Table 2 lists the statistical values of positioning results of different ionospheric models on July 6, 2019. From these figures, it can be concluded that the three-dimensional positioning accuracy of BDGIM model in the Northern hemisphere is better than 1.6 m. However, the performance of BDSKlob model in high latitude area decreases and the positioning accuracy of HARB station even reach up to 2.7 m. The positioning accuracy of SIN1 station near the equator with different ionosphere models is worse than that of the other stations that in mid and high latitude area. This may be relative to the severe activities of ionosphere on the equator area.

Table 2. Three dimensional positioning accuracy of stations in different latitudes of different ionospheric models (20190706)

Compared with GPSKlob model, BDGIM model promotes the positioning accuracy in high and low latitudes by 46% and 33%. And an improvement of 48% and 39% when compared with BDSKlob model and a decrease of 8% and improvement of 26% with respect to NeQuickG model in low and high latitudes.

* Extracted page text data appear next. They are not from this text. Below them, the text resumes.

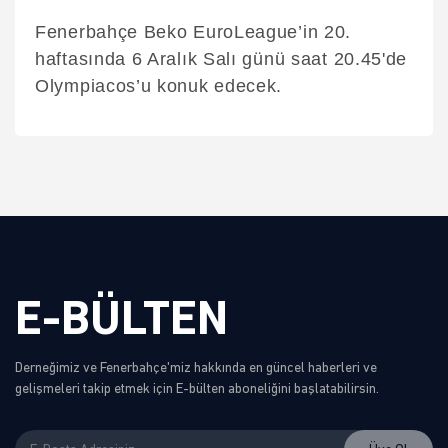
Fenerbahçe Beko EuroLeague’in 20.
haftasında 6 Aralık Salı günü saat 20.45'de
Olympiacos’u konuk edecek.
E-BÜLTEN
Derneğimiz ve Fenerbahçe'miz hakkında en güncel haberleri ve
gelişmeleri takip etmek için E-bülten aboneliğini başlatabilirsin.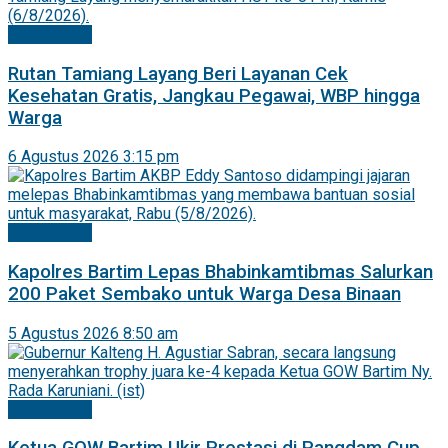
Barito Timur
Rutan Tamiang Layang Beri Layanan Cek
Kesehatan Gratis, Jangkau Pegawai, WBP hingga
Warga
6 Agustus 2026 3:15 pm
Barito Timur
Kapolres Bartim Lepas Bhabinkamtibmas Salurkan
200 Paket Sembako untuk Warga Desa Binaan
5 Agustus 2026 8:50 am
Barito Timur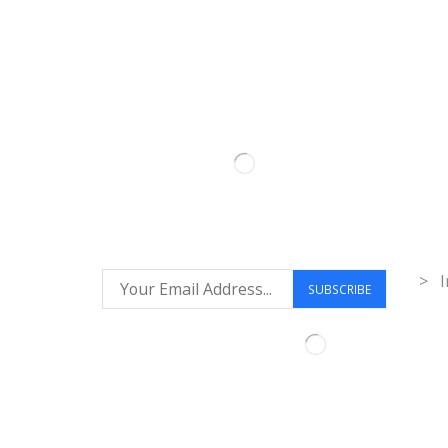
Inf
> I
Síguenos: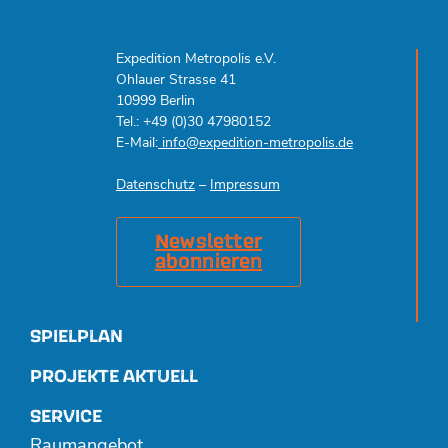
Expedition Metropolis e.V.
Ohlauer Strasse 41
10999 Berlin
Tel.: +49 (0)30 47980152
E-Mail:
info@expedition-metropolis.de
Datenschutz
–
Impressum
Newsletter
abonnieren
SPIELPLAN
PROJEKTE AKTUELL
SERVICE
Raumangebot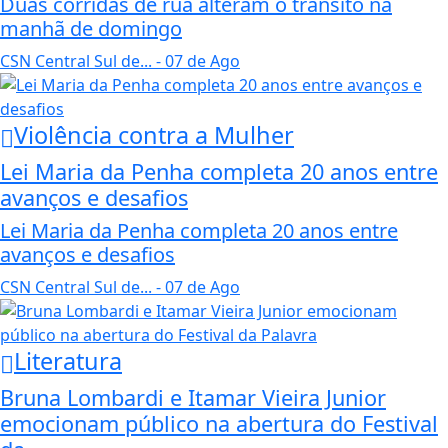
Duas corridas de rua alteram o trânsito na
manhã de domingo
CSN Central Sul de...
- 07 de Ago
Violência contra a Mulher
Lei Maria da Penha completa 20 anos entre
avanços e desafios
Lei Maria da Penha completa 20 anos entre
avanços e desafios
CSN Central Sul de...
- 07 de Ago
Literatura
Bruna Lombardi e Itamar Vieira Junior
emocionam público na abertura do Festival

This indirectly verifies the correctness of the above conclusions.

5 Conclusions

Compared with other ionospheric models, BDGIM model shows the improvement in both coverage and performance especially for the high latitude region. Except for the high latitude of Southern hemisphere, the precision of BDGIM model is better than the other models. The correction ratio of BDGIM model reaches up to 78% over China and 63% in the world. With BDSKlob model correcting the ionospheric delay for SPP is better than with BDSKlob model, especially in high latitude areas.

At present, BDGIM model is determined mainly with the observation data from stations in China. Therefore, its accuracy is relatively poor in the southern hemisphere, especially the high latitude area. It can be expected that with the development of BDS-3, there will be more observation data and the performance of BDGIM model will be promoted in future.